Retype each line of the material below word for word; pictures stay out.

## Provided data
○ ○ ○

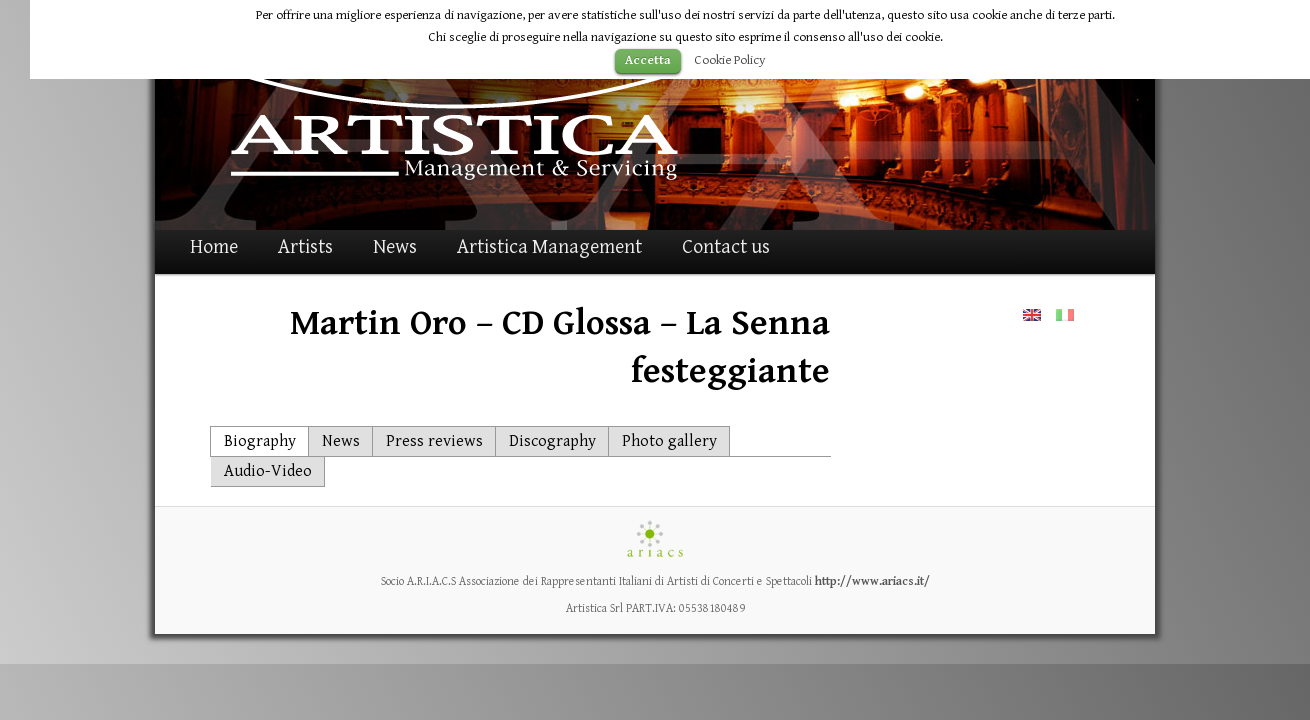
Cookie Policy (730, 60)
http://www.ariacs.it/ (872, 581)
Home (214, 247)
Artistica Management (549, 247)
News (395, 247)
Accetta (648, 60)
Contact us (726, 247)
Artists (305, 247)
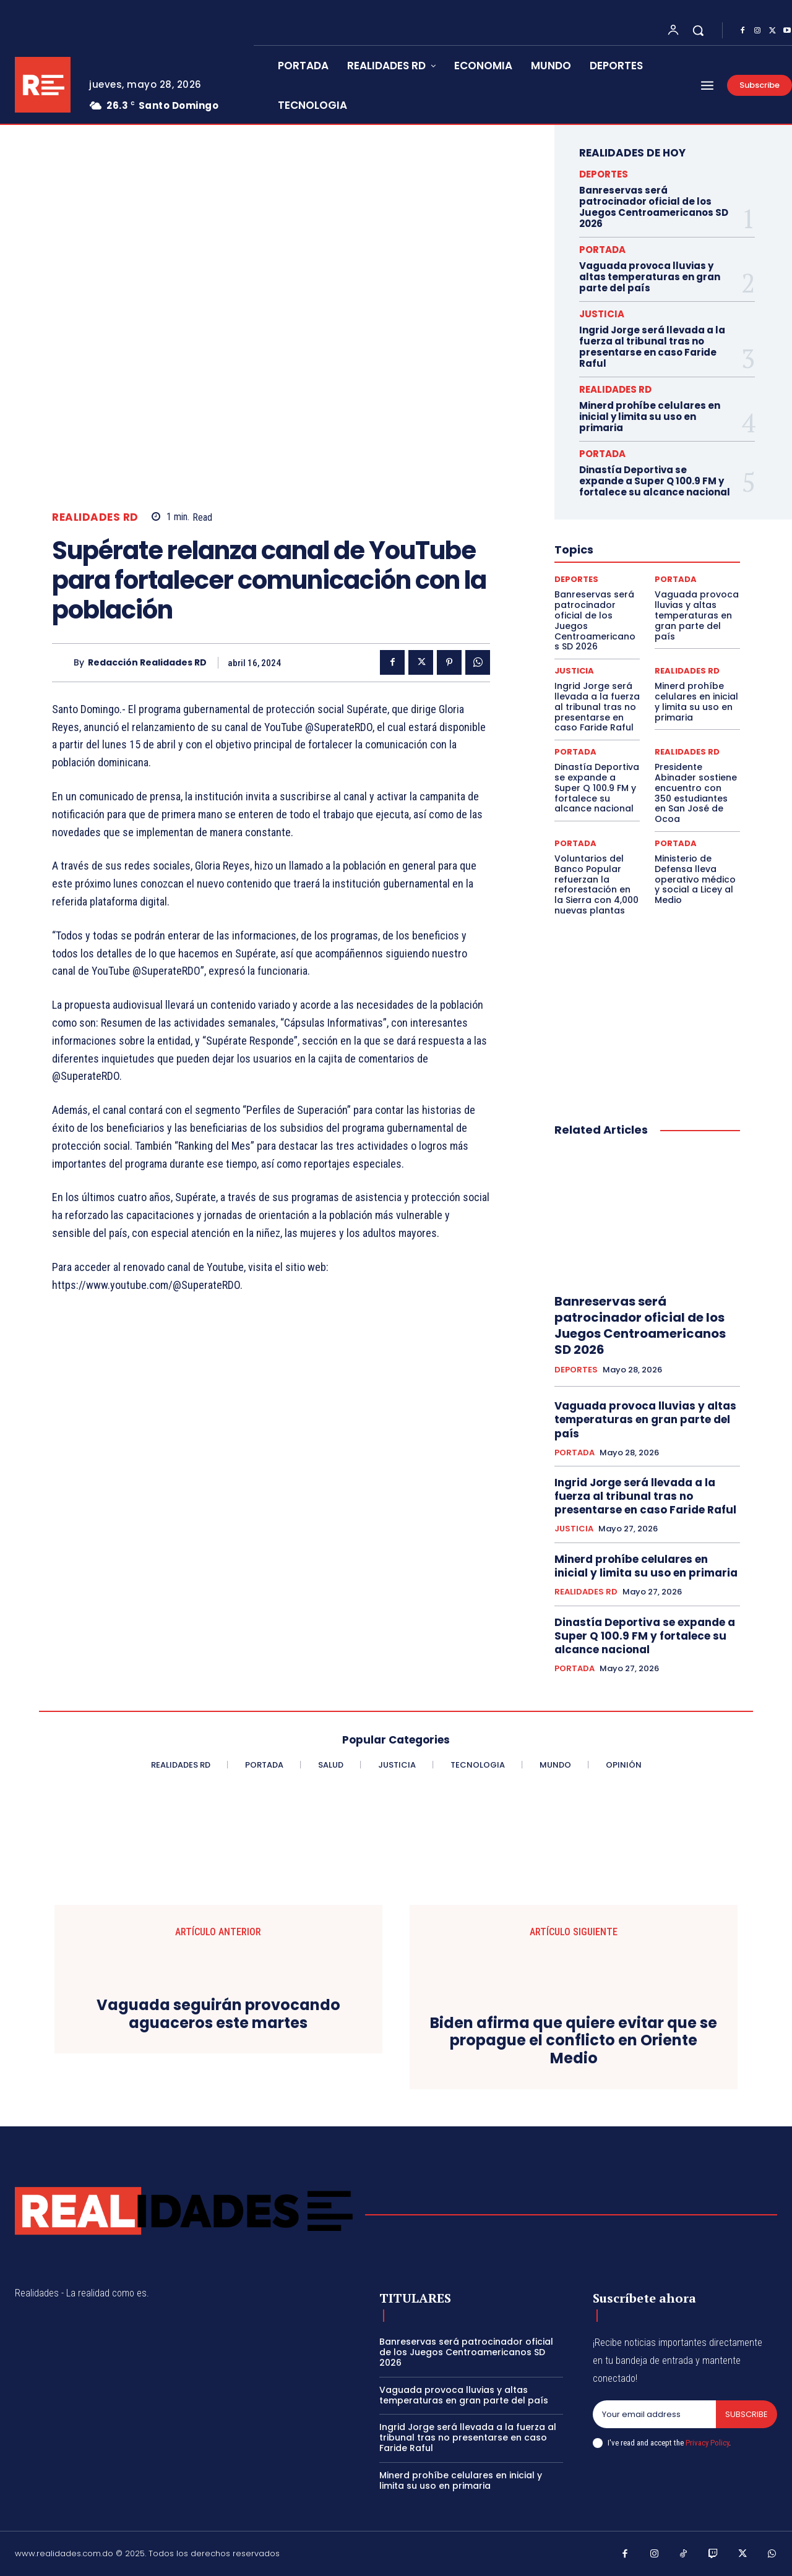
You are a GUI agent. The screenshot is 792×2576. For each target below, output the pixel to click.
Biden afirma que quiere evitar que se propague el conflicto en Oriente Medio (573, 2041)
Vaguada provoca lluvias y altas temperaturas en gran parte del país (649, 276)
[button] (698, 30)
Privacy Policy (707, 2442)
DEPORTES (603, 174)
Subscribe (746, 2414)
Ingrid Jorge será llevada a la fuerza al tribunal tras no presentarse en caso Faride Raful (652, 346)
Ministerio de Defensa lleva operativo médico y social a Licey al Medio (695, 879)
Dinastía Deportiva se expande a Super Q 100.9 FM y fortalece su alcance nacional (654, 481)
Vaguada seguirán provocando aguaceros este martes (218, 2014)
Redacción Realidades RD (147, 662)
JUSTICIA (601, 314)
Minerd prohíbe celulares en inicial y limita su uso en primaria (649, 416)
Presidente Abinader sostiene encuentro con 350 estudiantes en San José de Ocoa (696, 793)
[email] (654, 2414)
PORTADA (602, 249)
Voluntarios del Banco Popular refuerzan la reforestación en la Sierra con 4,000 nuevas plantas (596, 884)
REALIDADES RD (95, 517)
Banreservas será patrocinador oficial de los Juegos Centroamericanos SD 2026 (653, 207)
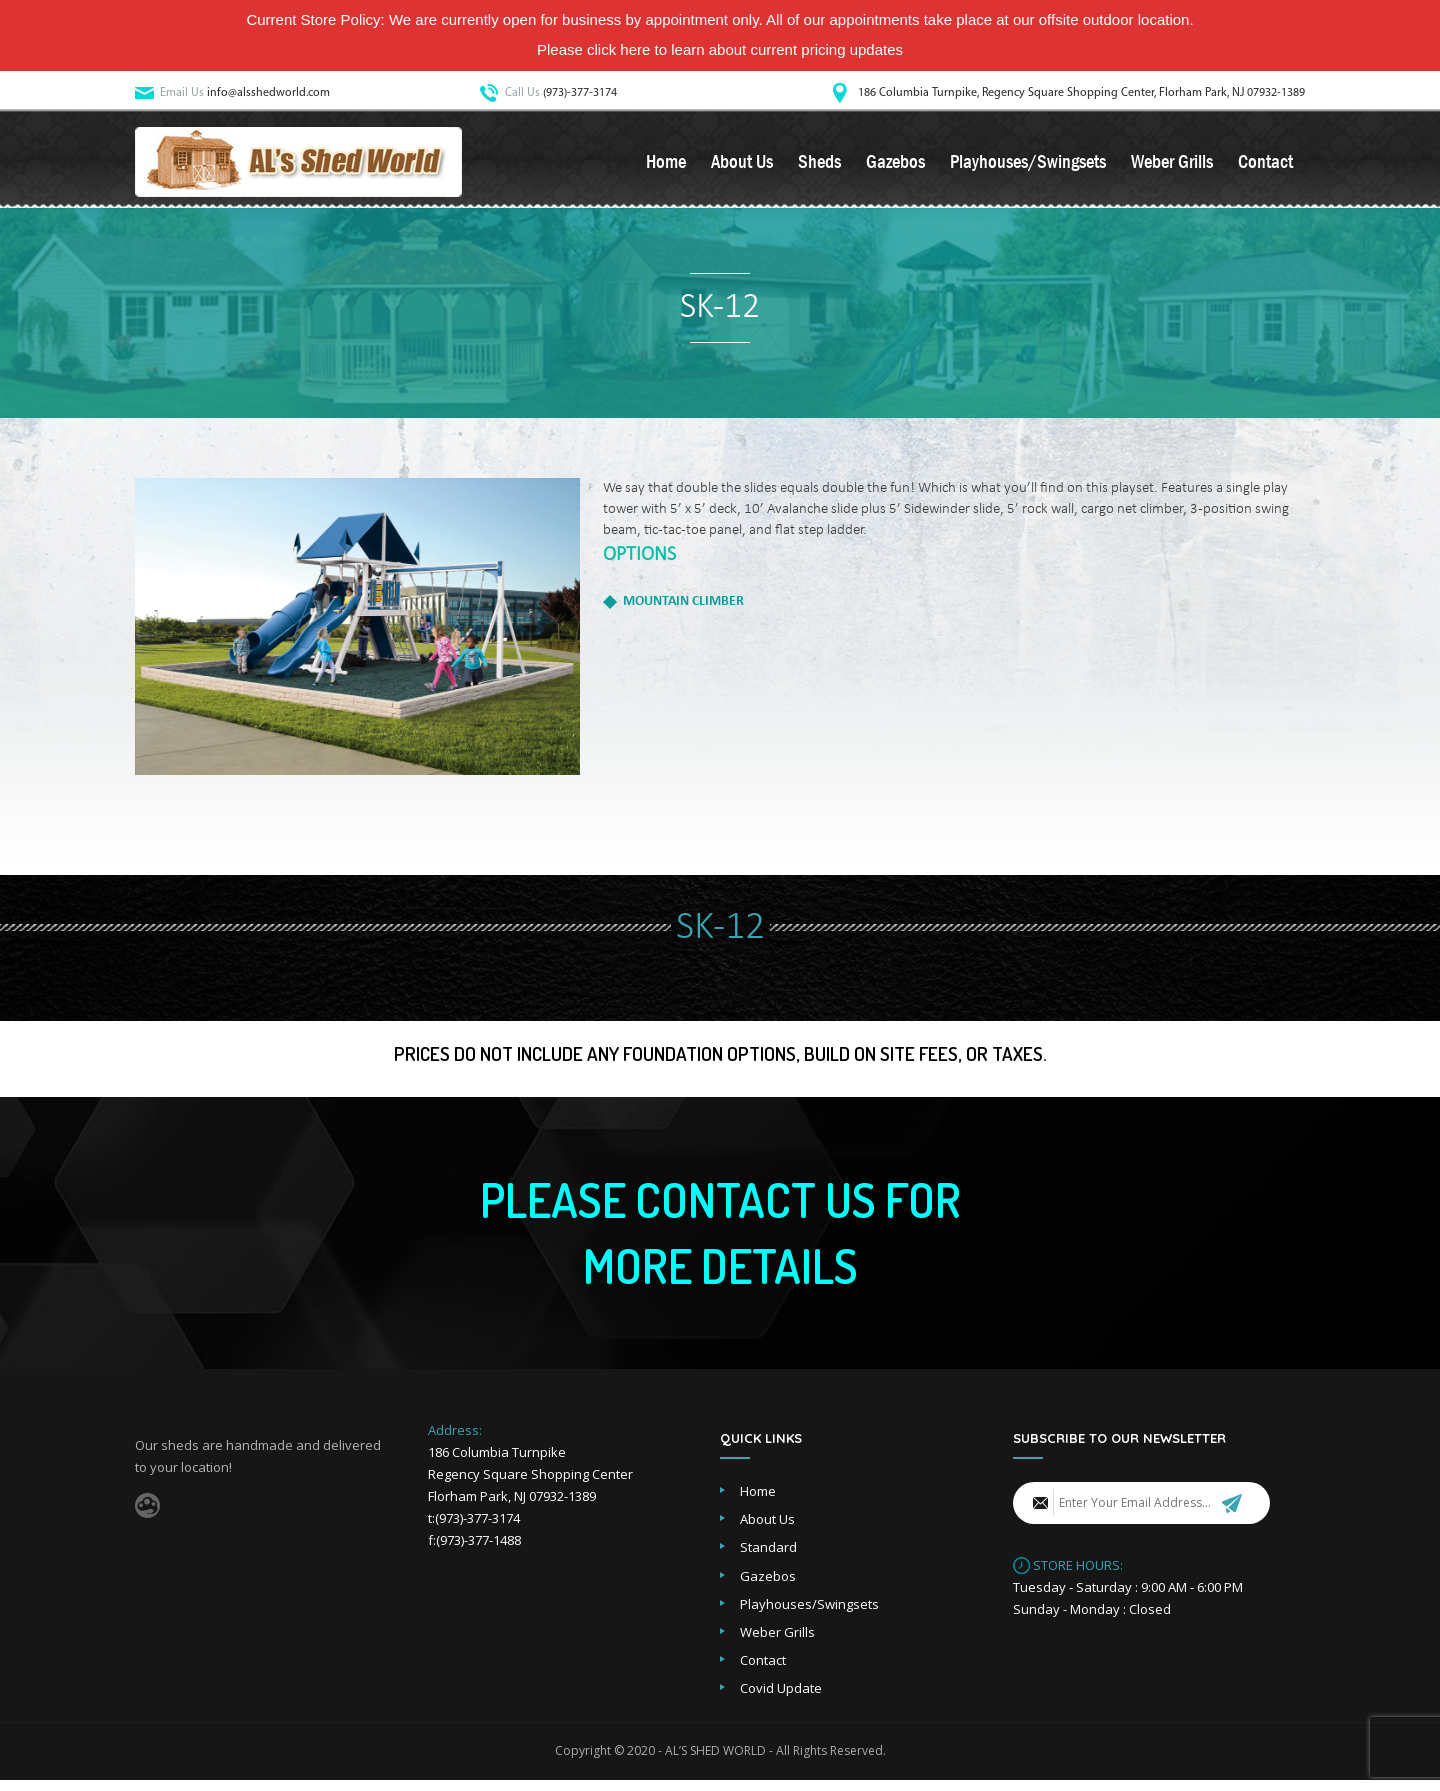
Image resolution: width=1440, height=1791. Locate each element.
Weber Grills (1172, 164)
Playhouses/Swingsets (1028, 164)
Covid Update (781, 1699)
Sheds (819, 164)
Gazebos (895, 164)
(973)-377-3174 (580, 93)
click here (618, 49)
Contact (1265, 164)
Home (666, 164)
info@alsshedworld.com (268, 93)
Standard (768, 1558)
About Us (742, 164)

○ ○ ○

## Expected output
Cookie Policy (730, 60)
http://www.ariacs.it/ (872, 581)
Home (214, 247)
Artistica Management (549, 247)
News (395, 247)
Accetta (648, 60)
Contact us (726, 247)
Artists (305, 247)
You are a GUI agent. The screenshot is 792×2576. For each target below, output the pixel to click.
Biden afirma que quiere evitar que se propague el conflicto en Oriente Medio (573, 2041)
Vaguada provoca lluvias y altas temperaturas en gran parte del país (649, 276)
[button] (698, 30)
Privacy Policy (707, 2442)
DEPORTES (603, 174)
Subscribe (746, 2414)
Ingrid Jorge será llevada a la fuerza al tribunal tras no presentarse en caso Faride Raful (652, 346)
Ministerio de Defensa lleva operativo médico y social a Licey al Medio (695, 879)
Dinastía Deportiva se expande a Super Q 100.9 FM y fortalece su alcance nacional (654, 481)
Vaguada seguirán provocando aguaceros este martes (218, 2014)
Redacción Realidades RD (147, 662)
JUSTICIA (601, 314)
Minerd prohíbe celulares en inicial y limita su uso en primaria (649, 416)
Presidente Abinader sostiene encuentro con 350 estudiantes en San José de Ocoa (696, 793)
[email] (654, 2414)
PORTADA (602, 249)
Voluntarios del Banco Popular refuerzan la reforestación en la Sierra con 4,000 nuevas plantas (596, 884)
REALIDADES RD (95, 517)
Banreservas será patrocinador oficial de los Juegos Centroamericanos SD 2026 (653, 207)
Image resolution: width=1440, height=1791. Locate each element.
Weber Grills (1172, 164)
Playhouses/Swingsets (1028, 164)
Covid Update (781, 1699)
Sheds (819, 164)
Gazebos (895, 164)
(973)-377-3174 (580, 93)
click here (618, 49)
Contact (1265, 164)
Home (666, 164)
info@alsshedworld.com (268, 93)
Standard (768, 1558)
About Us (742, 164)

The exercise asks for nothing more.